Earlier this year, Schwinn demanded MNPS account for the spending of federal grant dollars and then provided the letter immediately to the Tennessean before the district could respond, a move that stakeholders interpreted as a warning shot about a possible takeover. Cepicky’s bill references the spending of federal grant dollars as a parameter for triggering a commissioner’s takeover.
The Tennessee Lookout asked through a spokeswoman for Commissioner Penny Schwinn’s opinion on the legislation. The spokeswoman referred questions to Lee’s office and a spokesman for Lee said “Our position on the bill is defer-watch. We’ll be keeping an eye on it.”
Rumors regarding a full, or partial, state takeover of of MNPS by the Lee administration have swirled around Nashville education circles in recent years.
Nashville school board chairwoman Christiane Buggs lambasted the proposal in a prepared statement.
“We want and appreciate a productive and collaborative relationship with the Tennessee Department of Education and its Commissioner,” Buggs said. “This anti-democratic proposal to allow a future Commissioner to arbitrarily takeover a school district would be a disastrous public policy that dramatically expands upon an Achievement School District model that has failed to achieve the goals it originally intended. We look forward to any support the State of Tennessee can give to school districts in a cooperative manner to achieve better student outcomes.”
State Rep. Bo Mitchell, D-Nashville, said the bill, which is now headed to the full House education committee, is “troubling on many aspects.”
“One, it’s going around the voters of the state of Tennessee, and two the last time I checked there’s no one in the the Tennessee Department of Education who has ever run a school district,” Mitchell said. “So it’s troubling that they would want to take over a number of school districts in this state.”
State Rep.
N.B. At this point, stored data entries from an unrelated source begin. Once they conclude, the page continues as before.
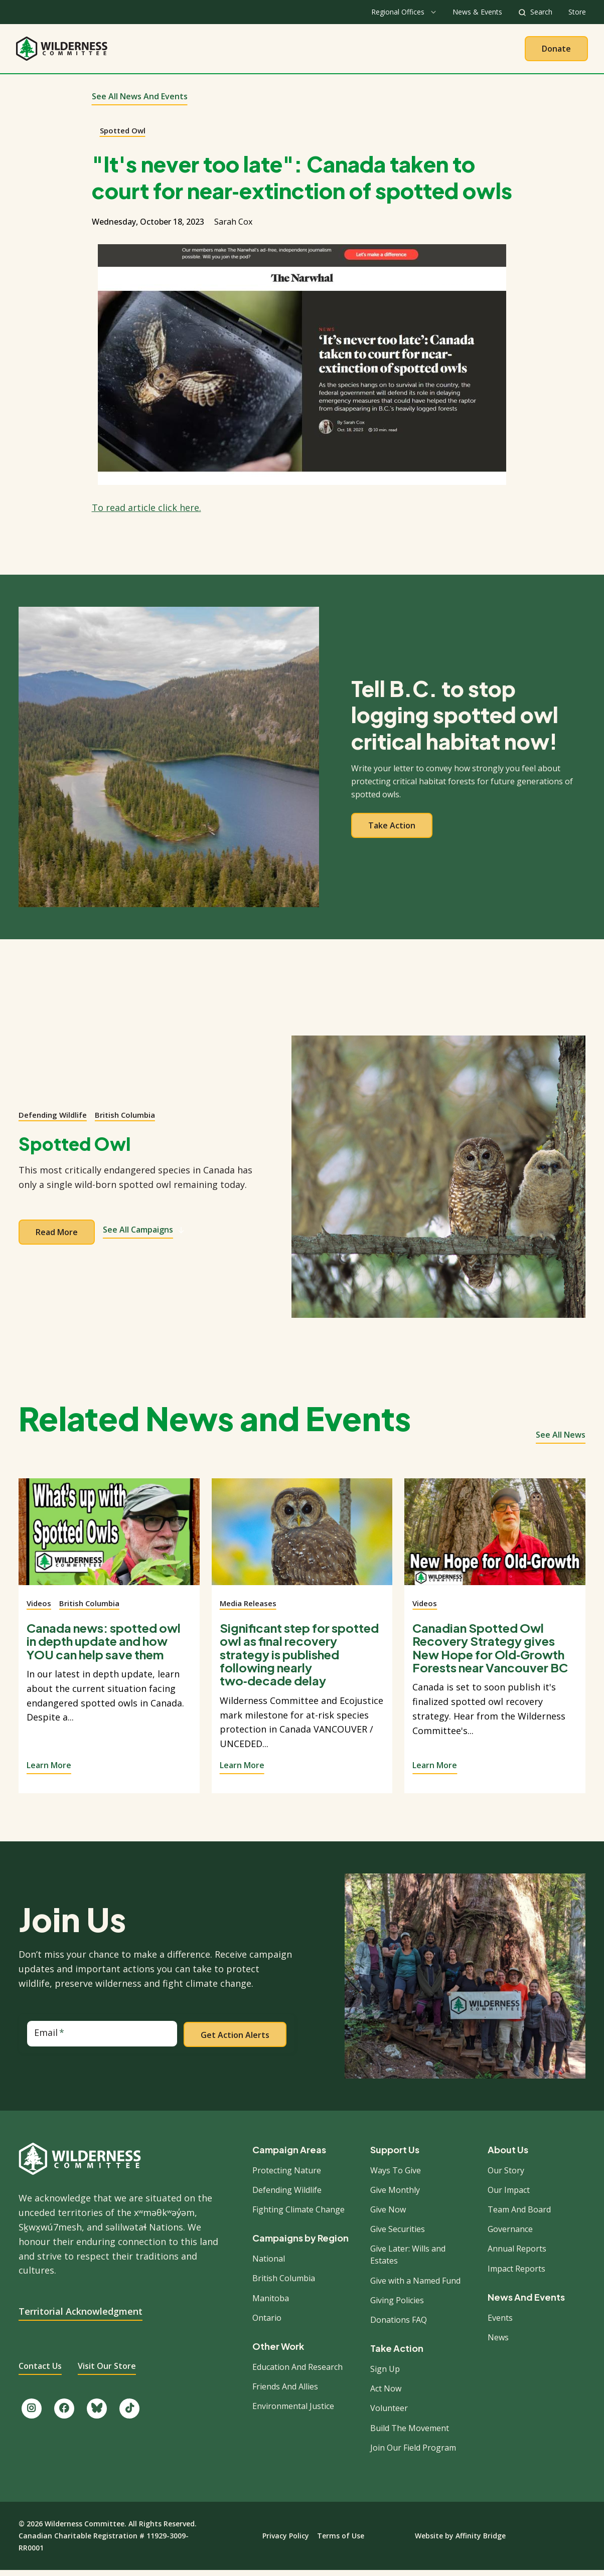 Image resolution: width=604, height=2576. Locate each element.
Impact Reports (516, 2273)
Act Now (385, 2393)
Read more (57, 1237)
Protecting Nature (286, 2175)
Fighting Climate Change (298, 2214)
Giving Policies (397, 2305)
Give (399, 51)
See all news (560, 1439)
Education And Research (297, 2372)
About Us (215, 51)
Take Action (343, 51)
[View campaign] (438, 1182)
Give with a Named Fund (415, 2285)
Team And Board (519, 2214)
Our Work (276, 51)
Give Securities (397, 2234)
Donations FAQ (398, 2325)
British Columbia (125, 1120)
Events (500, 2322)
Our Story (506, 2175)
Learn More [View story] (49, 1770)
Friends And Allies (285, 2391)
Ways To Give (395, 2175)
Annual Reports (517, 2254)
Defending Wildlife (53, 1120)
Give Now (388, 2214)
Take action (391, 831)
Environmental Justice (293, 2411)
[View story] (109, 1543)
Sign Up (385, 2374)
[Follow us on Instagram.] (32, 2413)
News (498, 2342)
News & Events (477, 12)
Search (541, 12)
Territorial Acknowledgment (80, 2317)
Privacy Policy (285, 2541)
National (268, 2264)
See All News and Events (140, 101)
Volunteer (389, 2413)
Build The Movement (409, 2433)
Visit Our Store (107, 2371)
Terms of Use (340, 2541)
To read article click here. (146, 513)
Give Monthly (395, 2195)
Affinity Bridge (481, 2541)
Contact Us (40, 2371)
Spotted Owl (122, 135)
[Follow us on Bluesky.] (97, 2413)
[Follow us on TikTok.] (129, 2413)
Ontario (266, 2322)
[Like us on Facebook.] (64, 2413)
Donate (556, 51)
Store (577, 12)
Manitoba (270, 2303)
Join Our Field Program (413, 2453)
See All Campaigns (144, 1234)
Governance (510, 2234)
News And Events (526, 2303)
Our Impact (509, 2195)
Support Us (394, 2155) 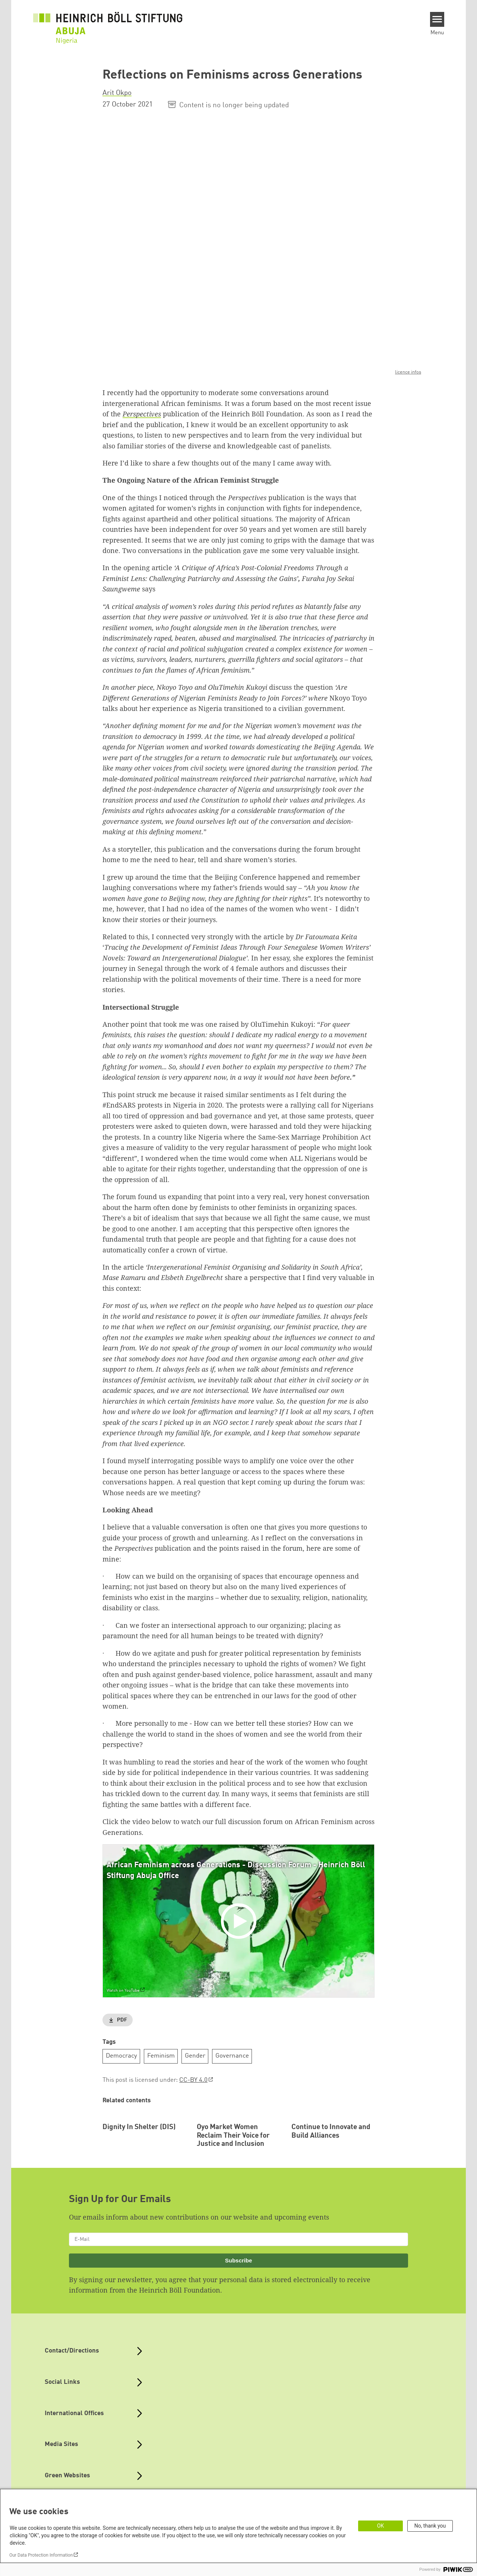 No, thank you (430, 2526)
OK (380, 2526)
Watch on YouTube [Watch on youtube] (123, 1990)
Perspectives (142, 413)
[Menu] (437, 19)
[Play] (240, 1920)
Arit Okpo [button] (117, 93)
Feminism (161, 2056)
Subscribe (238, 2309)
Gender (195, 2056)
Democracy (121, 2056)
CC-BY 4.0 (193, 2080)
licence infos (408, 372)
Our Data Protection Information (41, 2555)
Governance (232, 2056)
Mike Stewart said the failure of the ASD, which sought to convert Tennessee’s worst performing schools into its best performing by converting them to charter schools, is proof that the proposal is a bad idea. The ASD has failed at achieving that goal.
“The only precedent for this sort of crazy power grab is the Achievement School District, which was set up as a statewide effort to take over local schools,” Stewart said. “I think conservatives, liberals, Republicans, Democrats can all agree the ASD was a total and complete public policy failure. It’s been a joke.”